The degeneration of the neuronal arbor in ARTE10 mice is thought to underlie the electrophysiological abnormalities observed in these animals, namely neuronal hyperexcitability in the form of higher firing frequencies and a propensity for bursting. Computational analysis predicts that the hyperexcitability of these neurons may be a direct result of the dendritic degeneration, which significantly reduces the overall surface area of the neuron(Šišková et al., 2014).
Behaviorally, these mice exhibit some age-associated cognitive deficits, mainly in episodic memory. Depending on the paradigm used, deficits were observed in an object-recognition task and in the Morris water maze at 12 months of age, but not at four and eight months (Willuweit et al., 2009).
In this model, transgene expression is driven by the Thy-1 promoter, resulting in targeted neuronal expression. The transgene was detected in about 80 percent of neurons in the hippocampus and about 50 percent of neurons in the neocortex. Transgene expression was not detected in glial cells, vascular smooth muscle cells, or endothelial cells of the brain (Willuweit et al., 2009).
These double transgenic mice express mutant APP carrying the K670N/M671L mutation and mutant PSEN1 carrying the M146V mutation. The transgenes are co-integrated and under the control of the Thy-1 promoter. The two transgenes are co-inherited, thus facilitating breeding to other mouse models.
When visualized, these models will distributed over a 18 month timeline demarcated at the following intervals: 1mo, 3mo, 6mo, 9mo, 12mo, 15mo, 18mo+.
- Neuronal Loss
- Changes in LTP/LTD
Robust and reliable plaque pathology as early as 3 months in homozygotes, 5 months in hemizygotes. Plaques start in the anterior neocortex and subiculum, spreading to other brain regions (e.g. hippocampus, thalamus, amygdala). Congophilic dense-core plaques are abundant, with lower levels of diffuse plaques and some cerebral amyloid angiopathy.

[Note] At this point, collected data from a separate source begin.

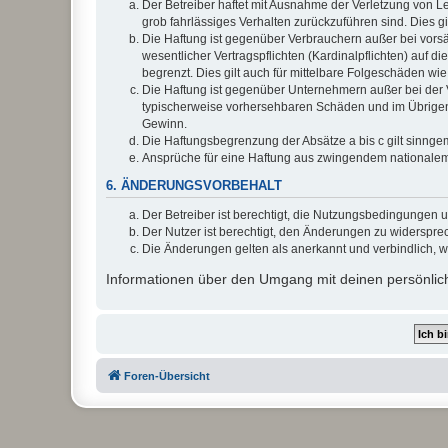
Der Betreiber haftet mit Ausnahme der Verletzung von Le
grob fahrlässiges Verhalten zurückzuführen sind. Dies 
Die Haftung ist gegenüber Verbrauchern außer bei vors
wesentlicher Vertragspflichten (Kardinalpflichten) auf
begrenzt. Dies gilt auch für mittelbare Folgeschäden 
Die Haftung ist gegenüber Unternehmern außer bei der V
typischerweise vorhersehbaren Schäden und im Übrigen 
Gewinn.
Die Haftungsbegrenzung der Absätze a bis c gilt sinnge
Ansprüche für eine Haftung aus zwingendem nationalem
6. ÄNDERUNGSVORBEHALT
Der Betreiber ist berechtigt, die Nutzungsbedingungen 
Der Nutzer ist berechtigt, den Änderungen zu widerspre
Die Änderungen gelten als anerkannt und verbindlich, 
Informationen über den Umgang mit deinen persönlich
Foren-Übersicht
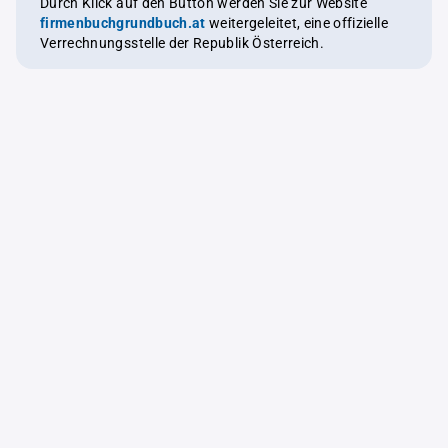
Durch Klick auf den Button werden Sie zur Website
firmenbuchgrundbuch.at
weitergeleitet, eine offizielle
Verrechnungsstelle der Republik Österreich.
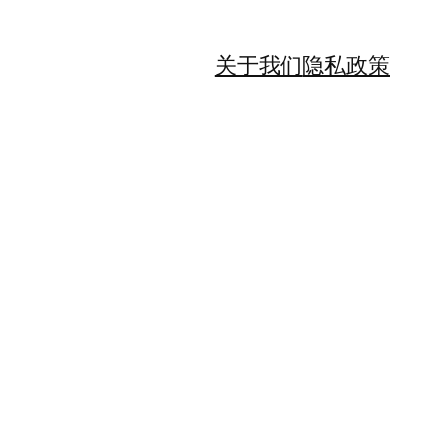
关于我们
隐私政策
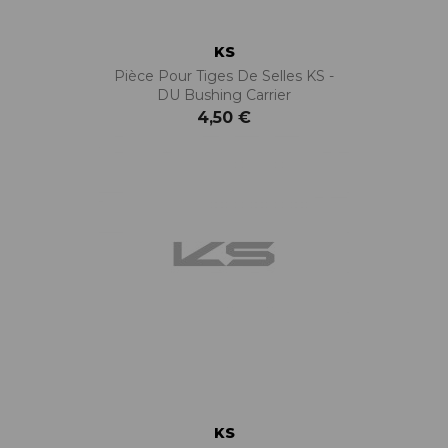
KS
Pièce Pour Tiges De Selles KS -
DU Bushing Carrier
4,50 €
KS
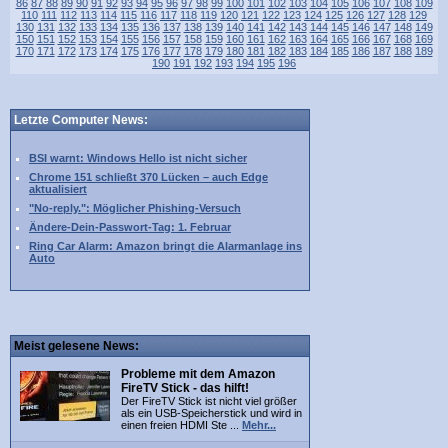
86
87
88
89
90
91
92
93
94
95
96
97
98
99
100
101
102
103
104
105
106
107
108
109
110
111
112
113
114
115
116
117
118
119
120
121
122
123
124
125
126
127
128
129
130
131
132
133
134
135
136
137
138
139
140
141
142
143
144
145
146
147
148
149
150
151
152
153
154
155
156
157
158
159
160
161
162
163
164
165
166
167
168
169
170
171
172
173
174
175
176
177
178
179
180
181
182
183
184
185
186
187
188
189
190
191
192
193
194
195
196
Letzte Computer News:
BSI warnt: Windows Hello ist nicht sicher
Chrome 151 schließt 370 Lücken – auch Edge
aktualisiert
"No-reply.": Möglicher Phishing-Versuch
Ändere-Dein-Passwort-Tag: 1. Februar
Ring Car Alarm: Amazon bringt die Alarmanlage ins
Auto
Meist gelesene News:
Probleme mit dem Amazon
FireTV Stick - das hilft!
Der FireTV Stick ist nicht viel größer
als ein USB-Speicherstick und wird in
einen freien HDMI Ste ...
Mehr...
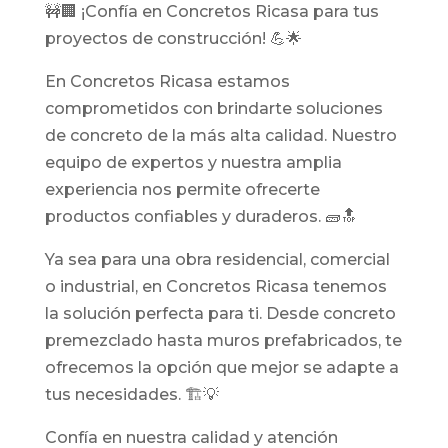
🚧🏢 ¡Confía en Concretos Ricasa para tus
proyectos de construcción! 💪🌟
En Concretos Ricasa estamos
comprometidos con brindarte soluciones
de concreto de la más alta calidad. Nuestro
equipo de expertos y nuestra amplia
experiencia nos permite ofrecerte
productos confiables y duraderos. 🧱🔝
Ya sea para una obra residencial, comercial
o industrial, en Concretos Ricasa tenemos
la solución perfecta para ti. Desde concreto
premezclado hasta muros prefabricados, te
ofrecemos la opción que mejor se adapte a
tus necesidades. 🏗️💡
Confía en nuestra calidad y atención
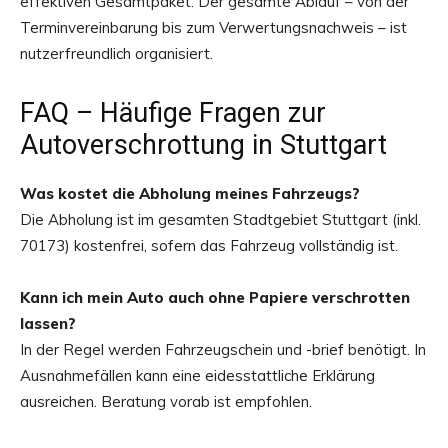
effektiven Gesamtpaket. Der gesamte Ablauf – von der
Terminvereinbarung bis zum Verwertungsnachweis – ist
nutzerfreundlich organisiert.
FAQ – Häufige Fragen zur
Autoverschrottung in Stuttgart
Was kostet die Abholung meines Fahrzeugs?
Die Abholung ist im gesamten Stadtgebiet Stuttgart (inkl.
70173) kostenfrei, sofern das Fahrzeug vollständig ist.
Kann ich mein Auto auch ohne Papiere verschrotten
lassen?
In der Regel werden Fahrzeugschein und -brief benötigt. In
Ausnahmefällen kann eine eidesstattliche Erklärung
ausreichen. Beratung vorab ist empfohlen.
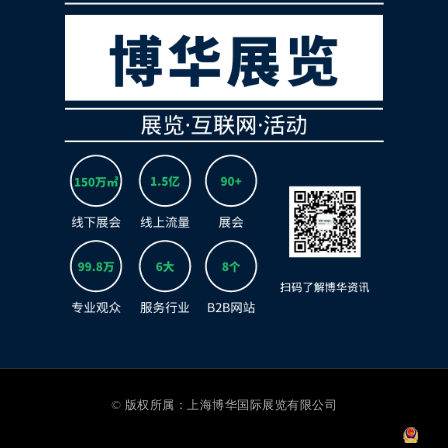
© 版权所属：上海博华国际展览有限公司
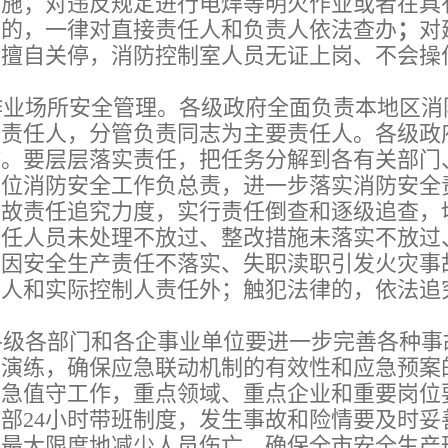
措施；对违反规定进行电焊等明火作业或者在具
火的，一律对直接责任人和负责人依法查办
；
对
、擅自关停，消防控制室人员无证上岗、不会操
。
业场所安全管理。各级政府全面负责本地区消
一责任人，分管负责同志为主要责任人。各级政
作。要层层落实责任，把任务分解到各有关部门
单位消防安全工作负总责，进一步落实消防安全
事故责任追究力度，实行责任倒查和逐级追查，
责任人员未处理不放过、整改措施未落实不放过
于因安全生产责任不落实、失职渎职引发火灾事
责人和实际控制人责任外；触犯法律的，依法追
级各部门和各企事业单位要进一步完善各种事
和演练，确保应急联动机制的有效性和应急预案
应急值守工作，重点领域、重点企业和重要岗位
部24小时带班制度，发生事故和险情要及时妥
，最大限度地减少人员伤亡，确保全市安全生产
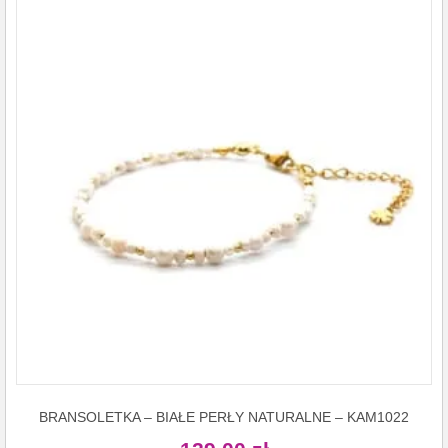
BRANSOLETKA – BIAŁE PERŁY NATURALNE – KAM1022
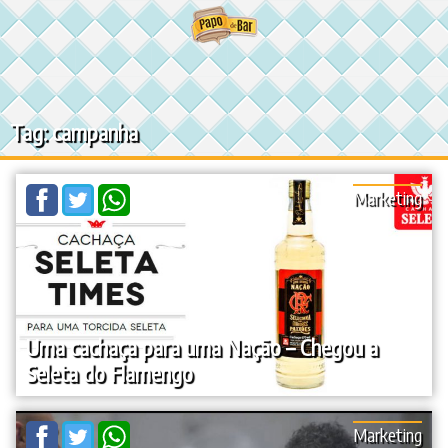
Ir
para
o
conteúdo
Tag: campanha
Marketing
Uma cachaça para uma Nação – Chegou a
Seleta do Flamengo
Marketing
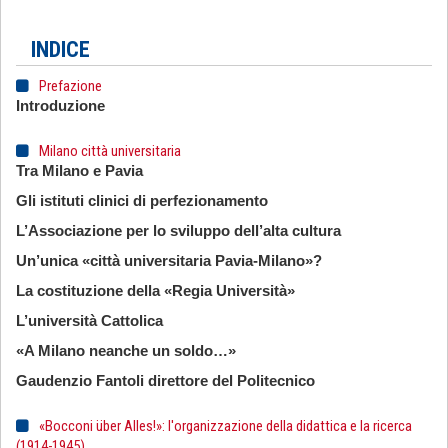
INDICE
Prefazione
Introduzione
Milano città universitaria
Tra Milano e Pavia
Gli istituti clinici di perfezionamento
L’Associazione per lo sviluppo dell’alta cultura
Un’unica «città universitaria Pavia-Milano»?
La costituzione della «Regia Università»
L’università Cattolica
«A Milano neanche un soldo…»
Gaudenzio Fantoli direttore del Politecnico
«Bocconi über Alles!»: l'organizzazione della didattica e la ricerca
(1914-1945)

No tangles or neuropil threads, but some hyperphosphorylated tau by eight months in dystrophic neurites.
Outright neuronal loss has not been documented, but substantial degeneration of dendritic arbors occurs by 10-14 months of age in hippocampal neurons.
Glial activation, including reactive astrocytes and activated microglia, is present in areas around plaques by 5 months of age in homozygous animals, later in hemizygotes.
Decreased expression of synaptophysin mRNA in the brain by 3-4 months of age in both hemizygous and homozygous animals.
Changes in LTP/LTD
Unknown; however, hippocampal neurons exhibit substantial changes in electrophysiological properties by 10-14 months of age, including hyperexcitability in the form of increased firing of action potentials and a more efficient transition from solitary firing to bursting.
Select, paradigm-dependent, deficits in learning and memory, especially episodic memory, by 12 months in homozygous and hemizygous mice.
- Willuweit A, Velden J, Godemann R, Manook A, Jetzek F, Tintrup H, Kauselmann G, Zevnik B, Henriksen G, Drzezga A, Pohlner J, Schoor M, Kemp JA, von der Kammer H. Early-onset and robust amyloid pathology in a new homozygous mouse model of Alzheimer's disease. PLoS One. 2009;4(11):e7931. PubMed.
- Šišková Z, Justus D, Kaneko H, Friedrichs D, Henneberg N, Beutel T, Pitsch J, Schoch S, Becker A, von der Kammer H, Remy S. Dendritic structural degeneration is functionally linked to cellular hyperexcitability in a mouse model of Alzheimer's disease. Neuron. 2014 Dec 3;84(5):1023-33. Epub 2014 Nov 13 PubMed.